E forse è meglio così: cosa dà il sapiente come sua massima conoscenza? “So di non sapere”, cioè so che l’ignoto è incalcolabile e la conoscenza ristretta e precaria. Questo è l’aspetto meno spendibile del sapere: il sapere come prudenza davanti a un limite, come moderazione. Di solito, invece, l’utilità della conoscenza si rivela quando, dinanzi a un evento imprevisto, restiamo a bocca aperta (non a caso l’etimo di stupido e stupito è lo stesso) e chiediamo al sapiente una spiegazione. Se tentenna, destabilizza e quasi dà l’impressione di voler tenere qualcosa per sé. Quando non ottiene le risposte che vuole, chi non sa di non sapere, è portato dalla propria ignoranza anche a crearsi delle teorie con cui tappare le sue falle di conoscenza: la teoria del complotto – basata proprio su “quello che non sappiamo/non ci fanno sapere” – è un esito naturale, insieme alle categorie misticheggianti il cui sapere è ineffabile. È il normale effetto di un’epoca, come la nostra, di forte espansione delle conoscenze: per ogni nuova cosa che si sa o inventa, automaticamente l’ignoto si allarga. Conoscere una nuova galassia ci espone solo a nuovi interrogativi e a pochissime, provvisorie, certezze, come che l’universo rimane per definizione “inesplorato”. A fronte di questa espansione di conoscenza e ignoranza, della specializzazione dei linguaggi e dei campi del sapere, della industrializzazione della coscienza critica e dei suoi strumenti, l’epistocrazia si sfarina al primo soffio di crisi: la paura – per il proprio sostentamento e la propria sicurezza – paralizza ancora di più il pensiero del metaignorante (e spesso pure del sapiente). Aggrapparsi a slogan, a teorie fantasiose e a distopiche politiche di controllo è il minimo. Una brutta aria per uno che coltiva il sapere, cioè il dubbio. Deve usare la dissimulazione dell’ironia, come Socrate, ma senza turbare l’opinione pubblica, per evitare la pena capitale. Ecco come, parlando di stupidità, si parla di sapienza e di stile: il sapiente diventa saggio quando, oltre a sapere, sa anche come, quando e a chi dire ciò che sa: come fa Senofonte nel Gerone, è meglio lasciare che il tiranno dica da sé quello che non va della tirannide.

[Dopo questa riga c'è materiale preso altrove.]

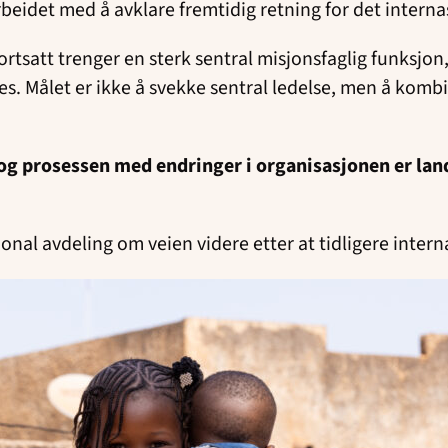
beidet med å avklare fremtidig retning for det interna
 fortsatt trenger en sterk sentral misjonsfaglig funks
es. Målet er ikke å svekke sentral ledelse, men å komb
r og prosessen med endringer i organisasjonen er land
 avdeling om veien videre etter at tidligere internasjo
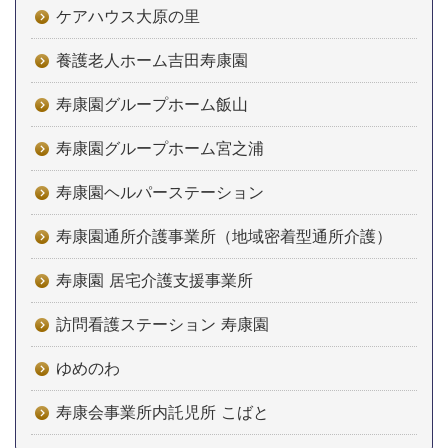
ケアハウス大原の里
養護老人ホーム吉田寿康園
寿康園グループホーム飯山
寿康園グループホーム宮之浦
寿康園ヘルパーステーション
寿康園通所介護事業所（地域密着型通所介護）
寿康園 居宅介護支援事業所
訪問看護ステーション 寿康園
ゆめのわ
寿康会事業所内託児所 こばと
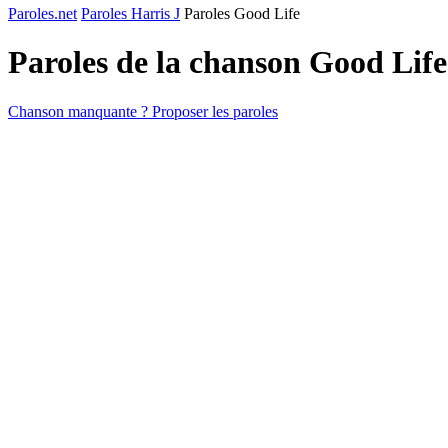
Paroles.net
Paroles Harris J
Paroles Good Life
Paroles de la chanson Good Lif
Chanson manquante ? Proposer les paroles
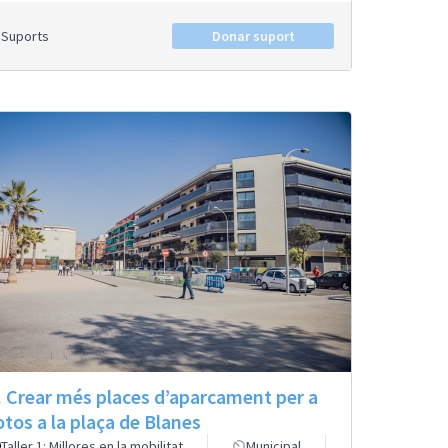
Suports
Donar suport
. Crear més places d’aparcament per a
tos a la plaça de Blanes
Taller 1: Millores en la mobilitat
Municipal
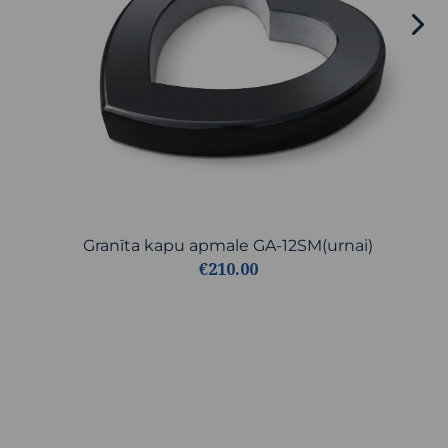
Granīta kapu apmale GA-12SM(urnai)
€210.00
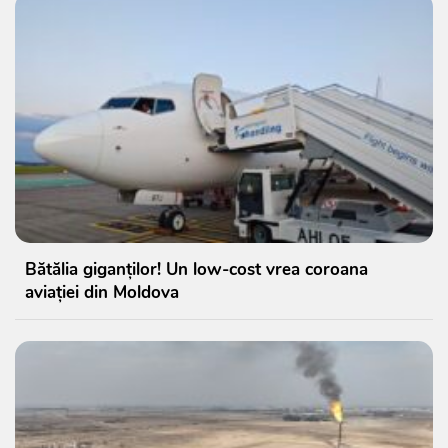
Bătălia giganților! Un low-cost vrea coroana
aviației din Moldova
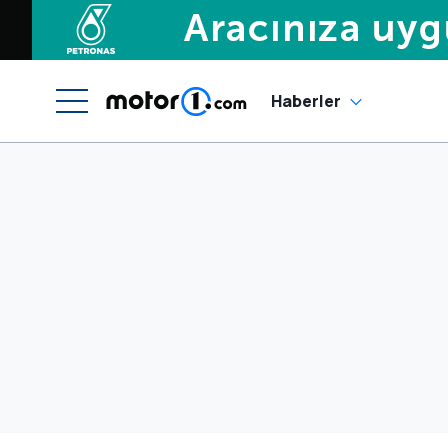
Haberler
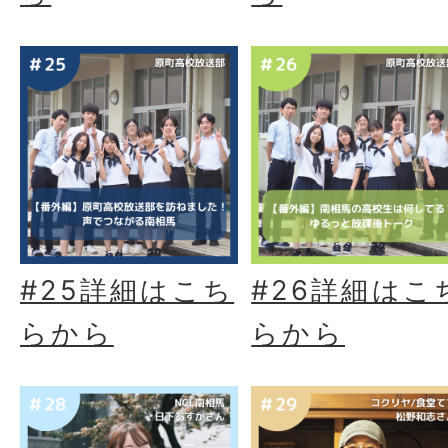
#25詳細はこち
#26詳細はこ
らから
らから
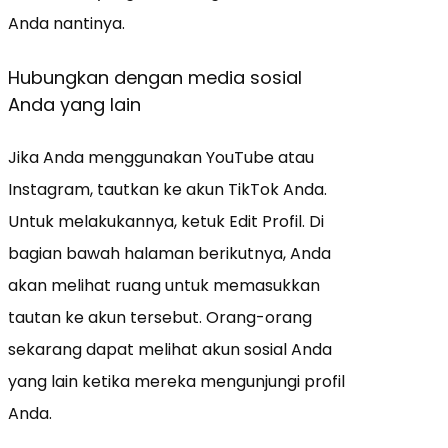
Anda nantinya.
Hubungkan dengan media sosial
Anda yang lain
Jika Anda menggunakan YouTube atau
Instagram, tautkan ke akun TikTok Anda.
Untuk melakukannya, ketuk Edit Profil. Di
bagian bawah halaman berikutnya, Anda
akan melihat ruang untuk memasukkan
tautan ke akun tersebut. Orang-orang
sekarang dapat melihat akun sosial Anda
yang lain ketika mereka mengunjungi profil
Anda.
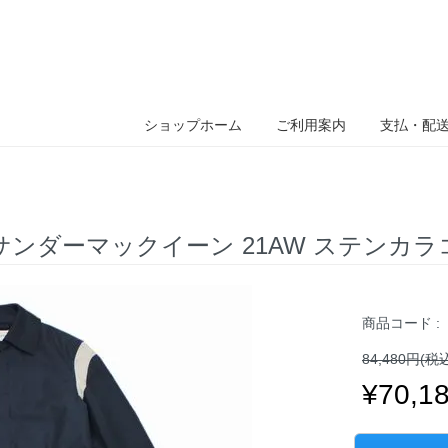
ショップホーム
ご利用案内
支払・配
 アレキサンダーマックイーン 21AW ステンカ
商品コード :
84,480円(税
¥70,1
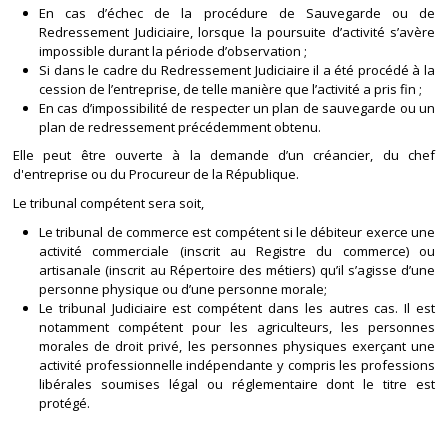
En cas d’échec de la procédure de Sauvegarde ou de
Redressement Judiciaire, lorsque la poursuite d’activité s’avère
impossible durant la période d’observation ;
Si dans le cadre du Redressement Judiciaire il a été procédé à la
cession de l’entreprise, de telle manière que l’activité a pris fin ;
En cas d’impossibilité de respecter un plan de sauvegarde ou un
plan de redressement précédemment obtenu.
Elle peut être ouverte à la demande d’un créancier, du chef
d'entreprise ou du Procureur de la République.
Le tribunal compétent sera soit,
Le tribunal de commerce est compétent si le débiteur exerce une
activité commerciale (inscrit au Registre du commerce) ou
artisanale (inscrit au Répertoire des métiers) qu’il s’agisse d’une
personne physique ou d’une personne morale;
Le tribunal Judiciaire est compétent dans les autres cas. Il est
notamment compétent pour les agriculteurs, les personnes
morales de droit privé, les personnes physiques exerçant une
activité professionnelle indépendante y compris les professions
libérales soumises légal ou réglementaire dont le titre est
protégé.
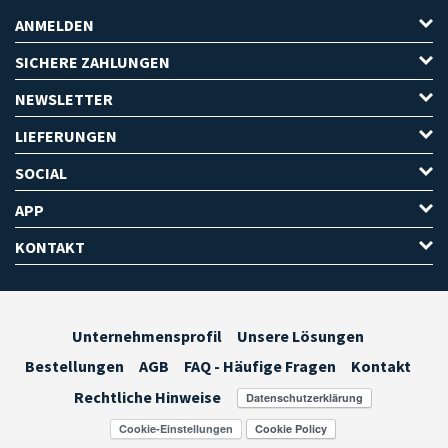
ANMELDEN
SICHERE ZAHLUNGEN
NEWSLETTER
LIEFERUNGEN
SOCIAL
APP
KONTAKT
Unternehmensprofil
Unsere Lösungen
Bestellungen
AGB
FAQ - Häufige Fragen
Kontakt
Rechtliche Hinweise
Cookie-Einstellungen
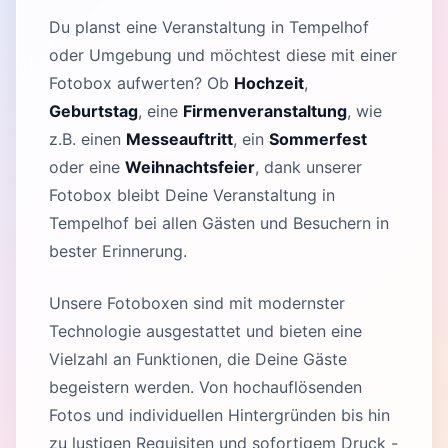
Du planst eine Veranstaltung in Tempelhof
oder Umgebung und möchtest diese mit einer
Fotobox aufwerten? Ob
Hochzeit
,
Geburtstag
, eine
Firmenveranstaltung
, wie
z.B. einen
Messeauftritt
, ein
Sommerfest
oder eine
Weihnachtsfeier
, dank unserer
Fotobox bleibt Deine Veranstaltung in
Tempelhof bei allen Gästen und Besuchern in
bester Erinnerung.
Unsere Fotoboxen sind mit modernster
Technologie ausgestattet und bieten eine
Vielzahl an Funktionen, die Deine Gäste
begeistern werden. Von hochauflösenden
Fotos und individuellen Hintergründen bis hin
zu lustigen Requisiten und sofortigem Druck -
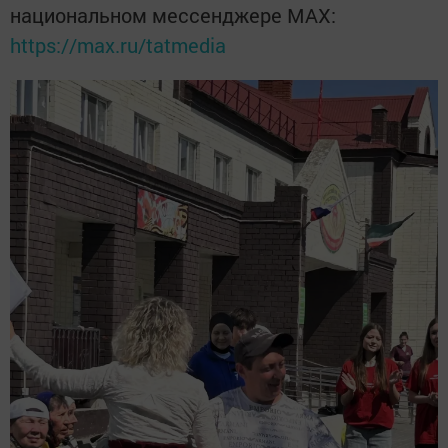
национальном мессенджере MАХ:
https://max.ru/tatmedia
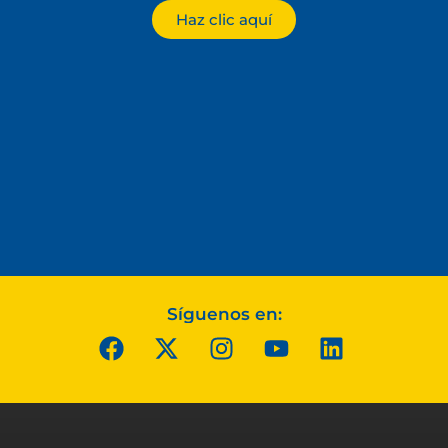
Haz clic aquí
Síguenos en:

1«[Ostentazione] il cui fondamento economico sarebbe da determinare. Pare di poter derivare quel tipo di rappresentazione dalla necessità di apparire degni di credito. Questa necessità potrebbe rinviare alla penuria di capitale durante periodi di espansione» (Prismi). Come i fiori di plastica rimpiazzano fiori veri che non ci si può permettere quotidianamente, così la cultura Kitsch è per chi non se ne può permettere una vera.